## TASK TO CARRY OUT
Emit the entire listing verbatim.

## GIVEN DATA
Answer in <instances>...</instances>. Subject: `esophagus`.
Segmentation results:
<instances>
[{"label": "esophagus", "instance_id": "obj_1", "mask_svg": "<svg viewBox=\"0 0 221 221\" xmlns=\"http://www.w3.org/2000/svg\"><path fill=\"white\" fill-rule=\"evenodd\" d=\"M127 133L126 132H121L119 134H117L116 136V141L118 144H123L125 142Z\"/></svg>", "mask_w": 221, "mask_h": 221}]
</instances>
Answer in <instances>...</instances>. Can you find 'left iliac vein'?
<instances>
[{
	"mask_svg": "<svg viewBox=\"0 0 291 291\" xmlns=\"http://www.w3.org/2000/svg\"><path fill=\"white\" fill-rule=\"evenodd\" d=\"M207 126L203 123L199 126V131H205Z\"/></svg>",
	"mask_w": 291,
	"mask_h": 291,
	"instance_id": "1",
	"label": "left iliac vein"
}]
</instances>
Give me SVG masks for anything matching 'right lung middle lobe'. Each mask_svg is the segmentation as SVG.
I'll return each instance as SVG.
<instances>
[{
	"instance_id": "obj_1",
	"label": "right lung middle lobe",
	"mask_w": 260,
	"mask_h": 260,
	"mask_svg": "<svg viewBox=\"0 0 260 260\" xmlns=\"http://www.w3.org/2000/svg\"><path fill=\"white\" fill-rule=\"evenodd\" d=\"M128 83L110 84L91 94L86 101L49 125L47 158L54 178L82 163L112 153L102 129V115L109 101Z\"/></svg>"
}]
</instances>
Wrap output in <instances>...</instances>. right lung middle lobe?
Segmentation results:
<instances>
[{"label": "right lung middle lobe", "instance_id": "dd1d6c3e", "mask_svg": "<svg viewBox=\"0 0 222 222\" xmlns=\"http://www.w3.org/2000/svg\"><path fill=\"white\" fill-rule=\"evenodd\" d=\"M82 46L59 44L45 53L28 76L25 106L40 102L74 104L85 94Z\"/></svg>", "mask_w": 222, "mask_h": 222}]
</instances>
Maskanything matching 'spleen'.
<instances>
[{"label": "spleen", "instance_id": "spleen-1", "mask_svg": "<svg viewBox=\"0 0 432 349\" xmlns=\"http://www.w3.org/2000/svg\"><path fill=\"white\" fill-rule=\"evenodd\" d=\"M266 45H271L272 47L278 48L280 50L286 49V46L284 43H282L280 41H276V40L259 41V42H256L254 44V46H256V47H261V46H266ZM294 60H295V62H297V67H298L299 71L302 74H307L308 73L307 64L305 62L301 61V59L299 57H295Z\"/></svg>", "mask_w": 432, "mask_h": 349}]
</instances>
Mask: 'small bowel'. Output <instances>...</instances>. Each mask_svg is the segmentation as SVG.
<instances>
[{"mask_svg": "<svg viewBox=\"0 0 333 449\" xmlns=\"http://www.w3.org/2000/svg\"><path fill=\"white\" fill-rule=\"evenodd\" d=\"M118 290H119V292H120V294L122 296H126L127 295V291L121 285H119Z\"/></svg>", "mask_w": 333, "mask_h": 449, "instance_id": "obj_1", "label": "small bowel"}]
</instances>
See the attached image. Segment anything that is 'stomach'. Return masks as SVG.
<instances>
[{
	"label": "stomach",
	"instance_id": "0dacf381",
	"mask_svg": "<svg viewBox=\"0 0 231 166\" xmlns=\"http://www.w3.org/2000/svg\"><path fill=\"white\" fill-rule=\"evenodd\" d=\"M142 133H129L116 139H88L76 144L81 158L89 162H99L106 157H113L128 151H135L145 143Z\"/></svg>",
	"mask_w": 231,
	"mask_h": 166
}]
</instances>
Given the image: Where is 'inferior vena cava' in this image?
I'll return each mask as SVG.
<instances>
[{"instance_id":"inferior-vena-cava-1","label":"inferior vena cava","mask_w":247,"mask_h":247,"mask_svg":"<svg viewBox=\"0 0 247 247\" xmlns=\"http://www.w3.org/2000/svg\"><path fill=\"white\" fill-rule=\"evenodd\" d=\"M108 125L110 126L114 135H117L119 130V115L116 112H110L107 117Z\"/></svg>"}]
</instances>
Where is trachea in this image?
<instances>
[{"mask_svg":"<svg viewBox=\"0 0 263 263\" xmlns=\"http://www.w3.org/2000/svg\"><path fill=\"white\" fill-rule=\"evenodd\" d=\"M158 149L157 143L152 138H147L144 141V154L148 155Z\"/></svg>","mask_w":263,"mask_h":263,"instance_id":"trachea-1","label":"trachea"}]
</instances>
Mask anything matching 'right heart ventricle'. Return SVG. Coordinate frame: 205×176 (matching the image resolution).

## OUTPUT
Answer in <instances>...</instances>. Subject: `esophagus`.
Segmentation results:
<instances>
[{"label": "esophagus", "instance_id": "obj_1", "mask_svg": "<svg viewBox=\"0 0 221 221\" xmlns=\"http://www.w3.org/2000/svg\"><path fill=\"white\" fill-rule=\"evenodd\" d=\"M127 133L126 132H121L119 134H117L116 136V141L118 144H123L125 142Z\"/></svg>", "mask_w": 221, "mask_h": 221}]
</instances>
Answer in <instances>...</instances>. Can you find 'left iliac vein'?
<instances>
[{
	"mask_svg": "<svg viewBox=\"0 0 291 291\" xmlns=\"http://www.w3.org/2000/svg\"><path fill=\"white\" fill-rule=\"evenodd\" d=\"M207 126L203 123L199 126V131H205Z\"/></svg>",
	"mask_w": 291,
	"mask_h": 291,
	"instance_id": "1",
	"label": "left iliac vein"
}]
</instances>
Give me SVG masks for anything matching 'right lung middle lobe'. Each mask_svg is the segmentation as SVG.
I'll return each instance as SVG.
<instances>
[{
	"instance_id": "obj_1",
	"label": "right lung middle lobe",
	"mask_w": 260,
	"mask_h": 260,
	"mask_svg": "<svg viewBox=\"0 0 260 260\" xmlns=\"http://www.w3.org/2000/svg\"><path fill=\"white\" fill-rule=\"evenodd\" d=\"M128 83L110 84L91 94L86 101L49 125L47 158L54 178L82 163L112 153L102 129V115L109 101Z\"/></svg>"
}]
</instances>
Wrap output in <instances>...</instances>. right lung middle lobe?
Segmentation results:
<instances>
[{"label": "right lung middle lobe", "instance_id": "dd1d6c3e", "mask_svg": "<svg viewBox=\"0 0 222 222\" xmlns=\"http://www.w3.org/2000/svg\"><path fill=\"white\" fill-rule=\"evenodd\" d=\"M82 46L59 44L45 53L28 76L25 106L40 102L74 104L85 94Z\"/></svg>", "mask_w": 222, "mask_h": 222}]
</instances>
Maskanything matching 'spleen'.
<instances>
[{"label": "spleen", "instance_id": "spleen-1", "mask_svg": "<svg viewBox=\"0 0 432 349\" xmlns=\"http://www.w3.org/2000/svg\"><path fill=\"white\" fill-rule=\"evenodd\" d=\"M266 45H271L272 47L278 48L280 50L286 49V46L284 43H282L280 41H276V40L259 41V42H256L254 44V46H256V47H261V46H266ZM294 60H295V62H297V67H298L299 71L302 74H307L308 73L307 64L305 62L301 61V59L299 57H295Z\"/></svg>", "mask_w": 432, "mask_h": 349}]
</instances>
Mask: 'small bowel'. Output <instances>...</instances>. Each mask_svg is the segmentation as SVG.
<instances>
[{"mask_svg": "<svg viewBox=\"0 0 333 449\" xmlns=\"http://www.w3.org/2000/svg\"><path fill=\"white\" fill-rule=\"evenodd\" d=\"M118 290H119V292H120V294L122 296H126L127 295V291L121 285H119Z\"/></svg>", "mask_w": 333, "mask_h": 449, "instance_id": "obj_1", "label": "small bowel"}]
</instances>
See the attached image. Segment anything that is 'stomach'. Return masks as SVG.
<instances>
[{
	"label": "stomach",
	"instance_id": "0dacf381",
	"mask_svg": "<svg viewBox=\"0 0 231 166\" xmlns=\"http://www.w3.org/2000/svg\"><path fill=\"white\" fill-rule=\"evenodd\" d=\"M142 133H129L116 139H88L76 144L81 158L89 162H99L106 157H113L128 151H135L145 143Z\"/></svg>",
	"mask_w": 231,
	"mask_h": 166
}]
</instances>
Given the image: Where is 'inferior vena cava' in this image?
I'll return each mask as SVG.
<instances>
[{"instance_id":"inferior-vena-cava-1","label":"inferior vena cava","mask_w":247,"mask_h":247,"mask_svg":"<svg viewBox=\"0 0 247 247\" xmlns=\"http://www.w3.org/2000/svg\"><path fill=\"white\" fill-rule=\"evenodd\" d=\"M108 125L110 126L114 135H117L119 130V115L116 112H110L107 117Z\"/></svg>"}]
</instances>
Where is trachea in this image?
<instances>
[{"mask_svg":"<svg viewBox=\"0 0 263 263\" xmlns=\"http://www.w3.org/2000/svg\"><path fill=\"white\" fill-rule=\"evenodd\" d=\"M158 149L157 143L152 138H147L144 141V154L148 155Z\"/></svg>","mask_w":263,"mask_h":263,"instance_id":"trachea-1","label":"trachea"}]
</instances>
Mask anything matching 'right heart ventricle'. Return SVG. Coordinate frame: 205×176 (matching the image resolution).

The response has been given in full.